Description of the task
Filter these entries down to the lines that hold the word "yourself", and show each of them.

---------- Given entries

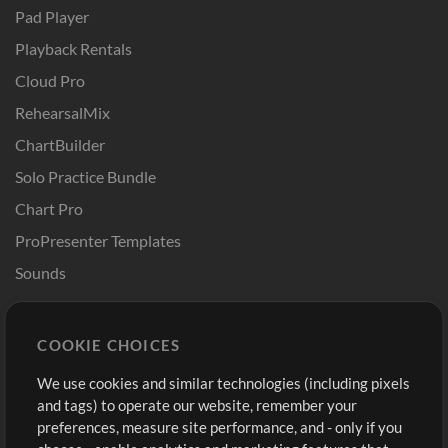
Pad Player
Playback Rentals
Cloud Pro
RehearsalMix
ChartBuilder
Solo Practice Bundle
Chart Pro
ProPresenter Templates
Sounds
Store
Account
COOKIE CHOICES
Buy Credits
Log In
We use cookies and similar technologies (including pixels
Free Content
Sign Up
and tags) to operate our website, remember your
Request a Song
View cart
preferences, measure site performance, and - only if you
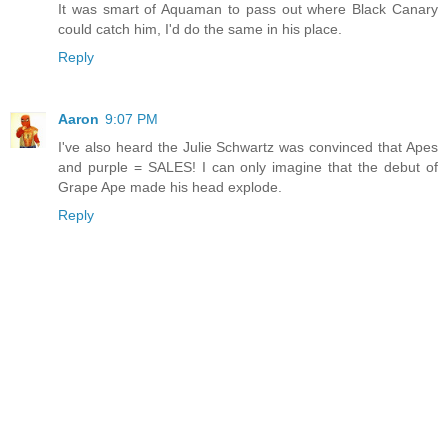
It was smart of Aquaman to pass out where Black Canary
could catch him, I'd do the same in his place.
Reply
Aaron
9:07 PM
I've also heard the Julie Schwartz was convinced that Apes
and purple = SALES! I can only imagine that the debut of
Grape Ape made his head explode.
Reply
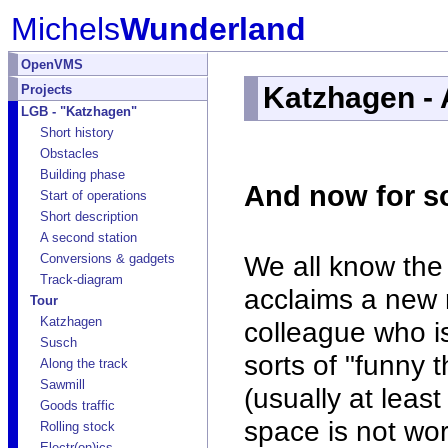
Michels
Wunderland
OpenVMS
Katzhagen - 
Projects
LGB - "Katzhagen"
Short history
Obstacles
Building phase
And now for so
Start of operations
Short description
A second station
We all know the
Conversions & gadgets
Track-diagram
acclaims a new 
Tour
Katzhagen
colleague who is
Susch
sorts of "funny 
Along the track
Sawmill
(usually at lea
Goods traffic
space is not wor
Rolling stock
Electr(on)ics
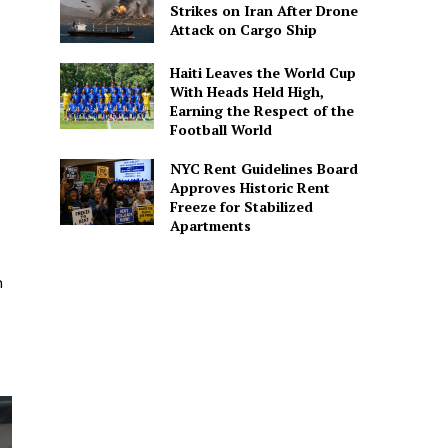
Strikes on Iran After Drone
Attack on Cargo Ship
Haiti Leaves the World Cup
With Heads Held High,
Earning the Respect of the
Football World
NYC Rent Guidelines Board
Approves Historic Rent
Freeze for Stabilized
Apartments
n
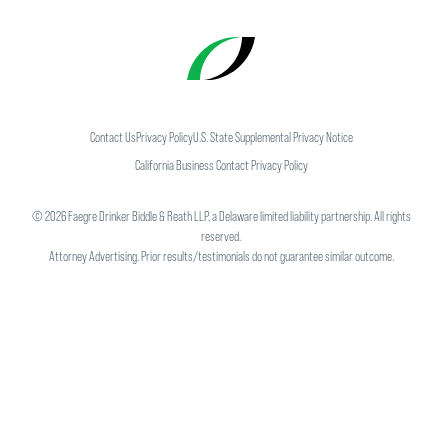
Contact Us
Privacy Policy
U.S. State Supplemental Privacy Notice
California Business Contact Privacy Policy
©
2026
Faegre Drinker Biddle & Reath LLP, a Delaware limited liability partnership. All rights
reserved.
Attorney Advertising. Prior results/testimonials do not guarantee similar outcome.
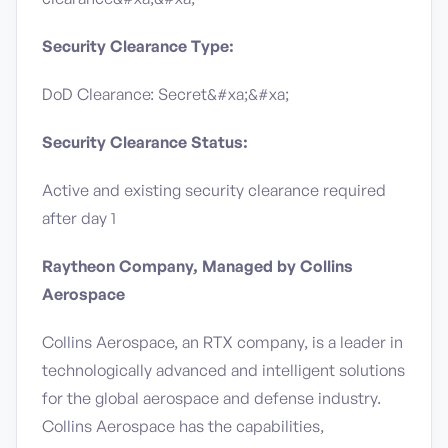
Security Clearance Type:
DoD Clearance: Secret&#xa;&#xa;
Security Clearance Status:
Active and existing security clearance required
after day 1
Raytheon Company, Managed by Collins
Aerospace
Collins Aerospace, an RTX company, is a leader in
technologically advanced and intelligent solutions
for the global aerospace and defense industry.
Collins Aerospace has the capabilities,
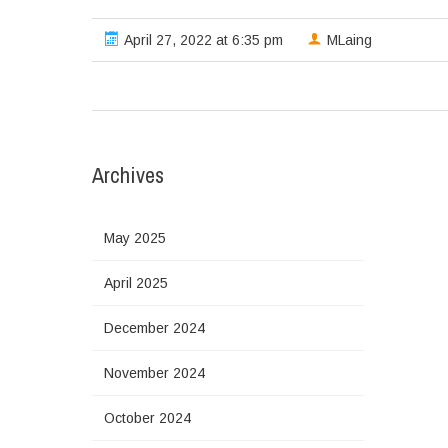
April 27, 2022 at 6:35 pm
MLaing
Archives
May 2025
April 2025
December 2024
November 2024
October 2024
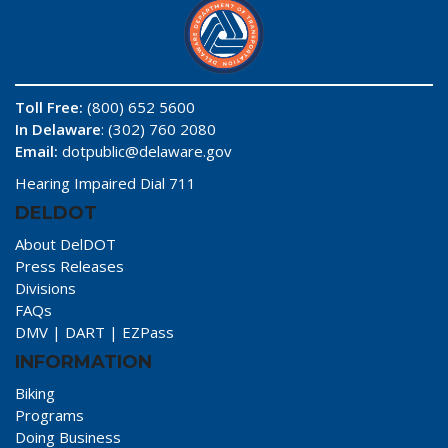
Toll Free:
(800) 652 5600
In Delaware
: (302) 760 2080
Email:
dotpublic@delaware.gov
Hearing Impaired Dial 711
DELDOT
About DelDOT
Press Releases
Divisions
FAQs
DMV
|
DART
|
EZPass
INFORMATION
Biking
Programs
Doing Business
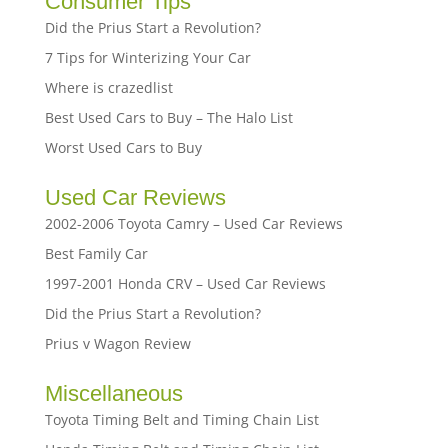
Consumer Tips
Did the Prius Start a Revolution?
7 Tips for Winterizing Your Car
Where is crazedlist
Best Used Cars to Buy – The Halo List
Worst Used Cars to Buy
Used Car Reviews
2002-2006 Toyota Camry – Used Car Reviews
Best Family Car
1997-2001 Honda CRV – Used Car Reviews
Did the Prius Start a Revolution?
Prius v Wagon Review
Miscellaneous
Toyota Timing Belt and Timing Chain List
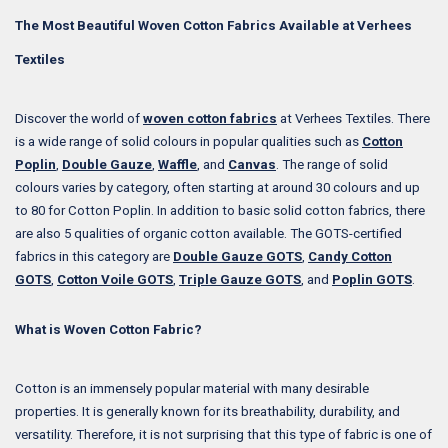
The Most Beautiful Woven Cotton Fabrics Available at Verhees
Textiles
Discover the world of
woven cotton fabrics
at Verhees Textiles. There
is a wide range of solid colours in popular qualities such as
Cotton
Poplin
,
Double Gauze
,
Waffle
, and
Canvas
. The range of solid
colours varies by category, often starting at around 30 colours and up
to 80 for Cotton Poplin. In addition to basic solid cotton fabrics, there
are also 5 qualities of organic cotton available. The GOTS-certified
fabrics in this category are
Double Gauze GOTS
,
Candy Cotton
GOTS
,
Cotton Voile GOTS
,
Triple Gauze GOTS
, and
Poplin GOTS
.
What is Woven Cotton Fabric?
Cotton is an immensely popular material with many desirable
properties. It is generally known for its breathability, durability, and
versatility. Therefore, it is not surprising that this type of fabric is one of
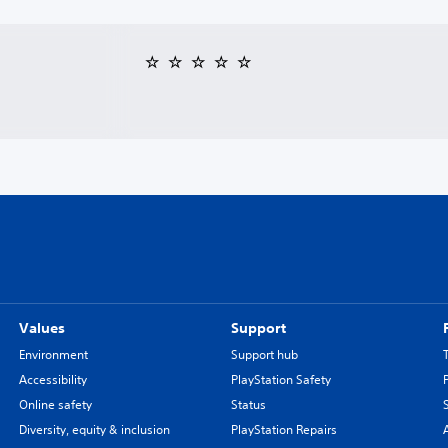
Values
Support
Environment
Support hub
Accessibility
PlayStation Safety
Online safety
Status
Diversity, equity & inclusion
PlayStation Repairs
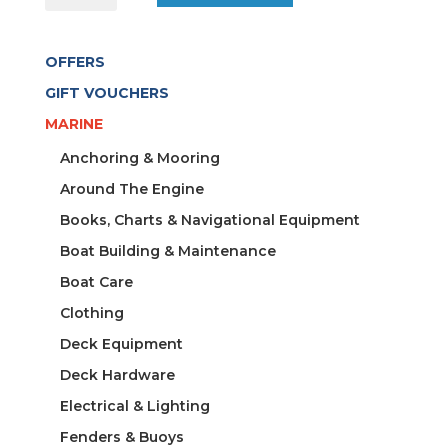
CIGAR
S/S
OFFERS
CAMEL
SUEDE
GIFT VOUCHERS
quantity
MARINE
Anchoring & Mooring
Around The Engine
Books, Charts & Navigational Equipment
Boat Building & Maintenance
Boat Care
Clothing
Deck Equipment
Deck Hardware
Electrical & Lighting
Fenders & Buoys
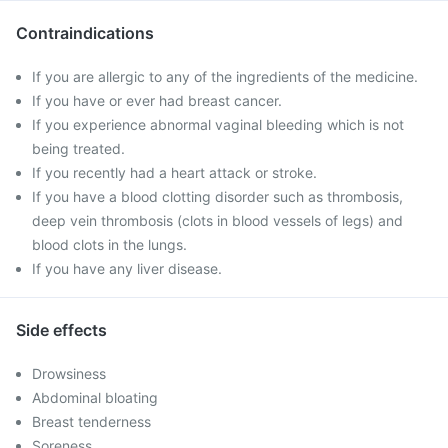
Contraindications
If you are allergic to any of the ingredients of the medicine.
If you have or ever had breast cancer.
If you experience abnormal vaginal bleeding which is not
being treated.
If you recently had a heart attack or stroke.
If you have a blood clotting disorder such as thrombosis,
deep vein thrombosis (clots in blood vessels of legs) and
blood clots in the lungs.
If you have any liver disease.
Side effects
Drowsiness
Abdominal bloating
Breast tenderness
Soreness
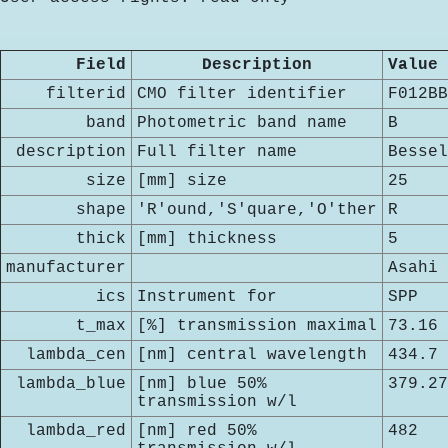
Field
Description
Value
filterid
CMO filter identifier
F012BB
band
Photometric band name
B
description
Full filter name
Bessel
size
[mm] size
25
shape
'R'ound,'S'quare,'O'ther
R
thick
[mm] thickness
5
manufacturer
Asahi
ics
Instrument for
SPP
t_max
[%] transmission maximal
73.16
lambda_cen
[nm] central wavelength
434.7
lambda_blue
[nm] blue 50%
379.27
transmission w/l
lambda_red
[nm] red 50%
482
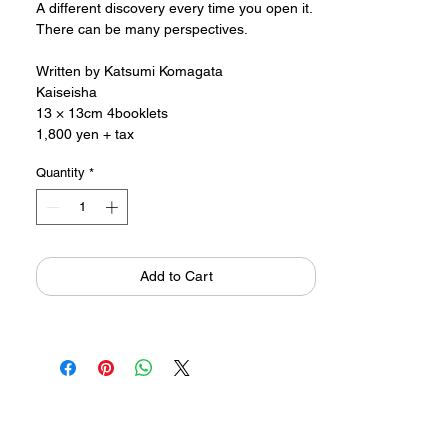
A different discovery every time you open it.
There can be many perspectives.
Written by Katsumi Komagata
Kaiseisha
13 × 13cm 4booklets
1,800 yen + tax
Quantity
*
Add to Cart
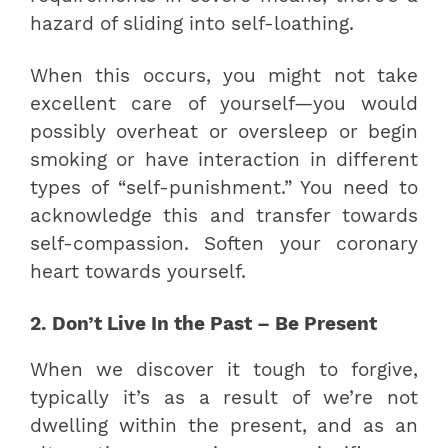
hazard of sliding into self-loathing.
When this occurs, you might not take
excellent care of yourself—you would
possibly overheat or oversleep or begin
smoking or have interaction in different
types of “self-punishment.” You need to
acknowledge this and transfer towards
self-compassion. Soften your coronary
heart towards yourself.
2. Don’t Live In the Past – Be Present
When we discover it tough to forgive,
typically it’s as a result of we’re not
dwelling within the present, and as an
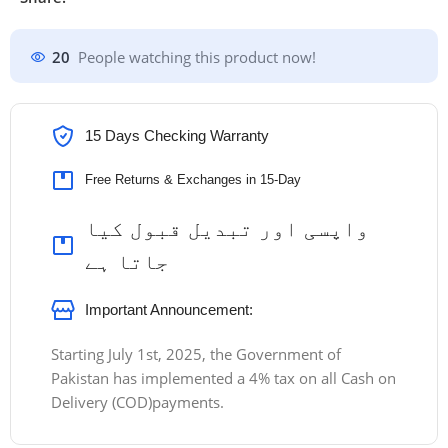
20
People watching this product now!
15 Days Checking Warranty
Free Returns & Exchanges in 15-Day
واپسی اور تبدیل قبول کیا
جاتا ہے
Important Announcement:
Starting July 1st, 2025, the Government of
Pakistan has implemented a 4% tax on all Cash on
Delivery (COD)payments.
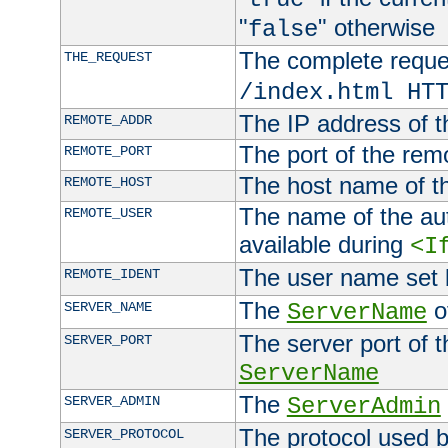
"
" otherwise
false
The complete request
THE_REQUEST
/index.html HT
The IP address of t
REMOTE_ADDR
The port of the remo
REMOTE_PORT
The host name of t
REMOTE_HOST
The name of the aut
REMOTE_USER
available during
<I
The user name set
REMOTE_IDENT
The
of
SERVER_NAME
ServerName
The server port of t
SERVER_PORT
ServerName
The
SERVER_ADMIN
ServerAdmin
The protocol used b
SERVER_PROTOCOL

--------------------

Worked solution
excellent care of yourself—you would
heart towards yourself.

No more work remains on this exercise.